For the first 12 hours of separation, reality didn’t quite set in. “I can always go back and see my 84-member cherub family tomorrow,” I said to myself.
But post-cherub depression set in when my dad told me to pack right up again. This time, I wasn’t going to be in the car for fifteen minutes, but for nine hours to go to the east coast. We went on the same route two years ago, but this time it would be different. Every state that used to be just another state in the way of our final destination now had a meaning – yet another cherub connection.
We first drove through Northwest Indiana, where the #MedillSZN founder lives. Then we passed through Michigan. I thought of the cherubs who lived there, and texted cherub friends the entire trip, undergoing withdrawal.

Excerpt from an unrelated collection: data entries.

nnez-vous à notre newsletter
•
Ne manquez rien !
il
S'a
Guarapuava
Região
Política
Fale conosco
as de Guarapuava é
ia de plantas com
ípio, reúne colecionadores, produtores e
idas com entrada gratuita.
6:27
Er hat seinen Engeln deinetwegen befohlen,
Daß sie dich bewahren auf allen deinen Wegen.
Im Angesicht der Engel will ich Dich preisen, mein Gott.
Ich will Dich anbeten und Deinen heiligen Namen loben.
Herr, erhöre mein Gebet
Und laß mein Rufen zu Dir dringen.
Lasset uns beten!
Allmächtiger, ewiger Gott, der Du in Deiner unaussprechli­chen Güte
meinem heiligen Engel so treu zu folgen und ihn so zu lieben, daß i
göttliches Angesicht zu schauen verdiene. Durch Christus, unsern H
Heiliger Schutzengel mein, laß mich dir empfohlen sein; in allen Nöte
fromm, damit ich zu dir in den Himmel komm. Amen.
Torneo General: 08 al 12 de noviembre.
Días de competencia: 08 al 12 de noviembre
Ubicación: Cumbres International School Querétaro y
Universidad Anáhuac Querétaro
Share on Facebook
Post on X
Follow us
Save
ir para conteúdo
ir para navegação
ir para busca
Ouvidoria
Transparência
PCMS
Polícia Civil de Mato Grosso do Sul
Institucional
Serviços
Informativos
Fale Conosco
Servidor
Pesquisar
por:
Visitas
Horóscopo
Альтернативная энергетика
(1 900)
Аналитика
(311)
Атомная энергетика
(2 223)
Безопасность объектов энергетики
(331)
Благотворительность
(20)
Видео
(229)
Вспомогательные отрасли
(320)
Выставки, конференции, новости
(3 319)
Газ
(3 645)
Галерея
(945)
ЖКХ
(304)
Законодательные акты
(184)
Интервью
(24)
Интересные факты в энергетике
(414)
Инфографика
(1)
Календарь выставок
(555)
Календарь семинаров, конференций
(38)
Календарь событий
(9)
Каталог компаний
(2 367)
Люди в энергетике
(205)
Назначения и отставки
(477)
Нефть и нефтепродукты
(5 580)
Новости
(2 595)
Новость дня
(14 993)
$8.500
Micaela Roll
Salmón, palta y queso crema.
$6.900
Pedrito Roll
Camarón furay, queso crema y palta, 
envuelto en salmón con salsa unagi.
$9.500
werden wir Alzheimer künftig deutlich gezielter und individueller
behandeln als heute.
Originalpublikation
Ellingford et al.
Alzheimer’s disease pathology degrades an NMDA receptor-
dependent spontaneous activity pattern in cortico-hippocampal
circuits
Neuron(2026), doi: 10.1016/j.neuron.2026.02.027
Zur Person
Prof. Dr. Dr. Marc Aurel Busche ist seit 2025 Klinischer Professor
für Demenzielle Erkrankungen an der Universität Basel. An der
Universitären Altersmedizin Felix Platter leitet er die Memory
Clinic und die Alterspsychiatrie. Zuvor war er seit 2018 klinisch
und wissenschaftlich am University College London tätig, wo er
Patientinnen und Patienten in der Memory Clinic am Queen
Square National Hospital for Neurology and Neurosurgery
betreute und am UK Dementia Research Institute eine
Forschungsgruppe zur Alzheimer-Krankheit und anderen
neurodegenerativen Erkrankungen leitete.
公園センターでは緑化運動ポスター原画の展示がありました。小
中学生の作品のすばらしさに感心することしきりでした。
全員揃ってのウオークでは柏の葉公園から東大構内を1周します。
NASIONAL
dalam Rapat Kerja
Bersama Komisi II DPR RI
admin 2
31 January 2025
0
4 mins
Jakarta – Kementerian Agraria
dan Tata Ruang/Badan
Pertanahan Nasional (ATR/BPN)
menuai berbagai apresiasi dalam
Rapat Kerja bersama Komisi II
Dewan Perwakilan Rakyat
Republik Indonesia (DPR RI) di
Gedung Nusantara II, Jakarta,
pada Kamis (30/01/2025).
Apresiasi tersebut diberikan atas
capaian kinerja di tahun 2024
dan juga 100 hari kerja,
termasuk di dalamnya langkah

We arrived in Niagara Falls at around 3 a.m. and spent half of the next day there. Driving a total of 2000 miles, we then proceeded to spend the next eight days in Boston; Worchester, MA; New Haven, CT; New York City; Philadelphia, PA; and Pittsburgh. I visited several colleges, and while not visiting colleges, we were eating. We revisited our favorite Chinese restaurant in Boston, East Ocean City, tried Shake Shack for the first time and ate at the first pizzeria in the United States.

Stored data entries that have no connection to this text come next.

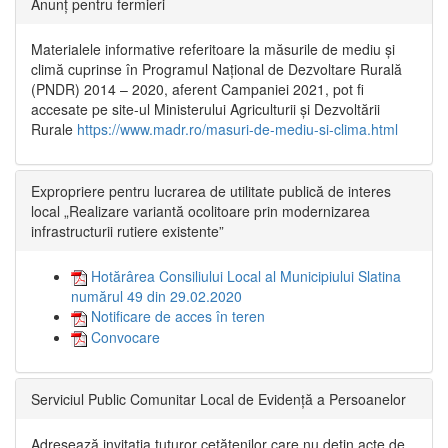
Anunț pentru fermieri
Materialele informative referitoare la măsurile de mediu și
climă cuprinse în Programul Național de Dezvoltare Rurală
(PNDR) 2014 – 2020, aferent Campaniei 2021, pot fi
accesate pe site-ul Ministerului Agriculturii și Dezvoltării
Rurale
https://www.madr.ro/masuri-de-mediu-si-clima.html
Expropriere pentru lucrarea de utilitate publică de interes
local „Realizare variantă ocolitoare prin modernizarea
infrastructurii rutiere existente”
Hotărârea Consiliului Local al Municipiului Slatina
numărul 49 din 29.02.2020
Notificare de acces în teren
Convocare
Serviciul Public Comunitar Local de Evidență a Persoanelor
Adresează invitația tuturor cetățenilor care nu dețin acte de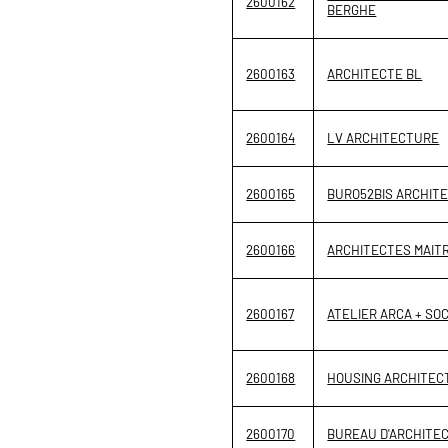
2600162
BERGHE
2600163
ARCHITECTE BL
2600164
LV ARCHITECTURE
2600165
BURO52BIS ARCHIT
2600166
ARCHITECTES MAITR
2600167
ATELIER ARCA + SOC
2600168
HOUSING ARCHITEC
2600170
BUREAU D'ARCHITE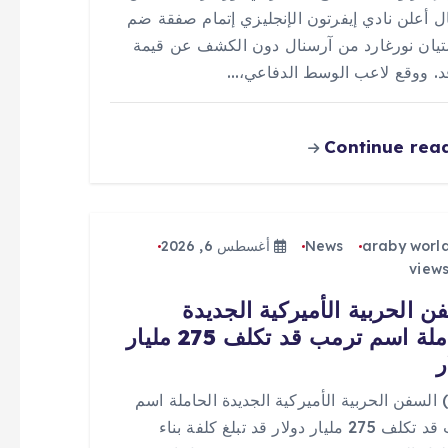
ل أعلن نادي إيفرتون الإنجليزي إتمام صفقة ضم
يان نورغارد من آرسنال دون الكشف عن قيمة
قد. ووقع لاعب الوسط الدفاعي،…
Continue rea
araby worl
News
أغسطس 6, 2026
ن الحربية الأميركية الجديدة
الحاملة اسم ترمب قد تكلف 275 مليار
ر
 (0) السفن الحربية الأميركية الجديدة الحاملة اسم
ترمب قد تكلف 275 مليار دولار قد تبلغ كلفة بناء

After going on the road trip, I went on an overnight retreat for my school. Again, as we were told to reflect on our summer and our lives, I couldn’t help but think of the relationships I formed with the people at cherubs.
One of my summer reading books was The Things They Carried by Tim O’Brien. And one thing that I carried with me on the first day of school was the experiences I had at cherubs and how I can now see journalism connections in literally (sorry, John) all parts of my life. Cherubs manifested itself once again when I pitched my trend story to the editor of the “Daily Herald.” After about two weeks of edits, it got published. Being successful in pitching and publishing my story is one of my greatest accomplishments to date, but I have cherubs to thank for that.
It’s now August 29, almost one full month since Medill cherubs ended, but the memories are still fresh in my mind. I’m back in school again, trying to find a routine, and it feels like I never left. But at the same time, it’s funny how random memories of J. Crew or times in the Big Screening Room (BSR) pop into my mind while I’m in school. Cherubs was an true and real experience that I will remember forever.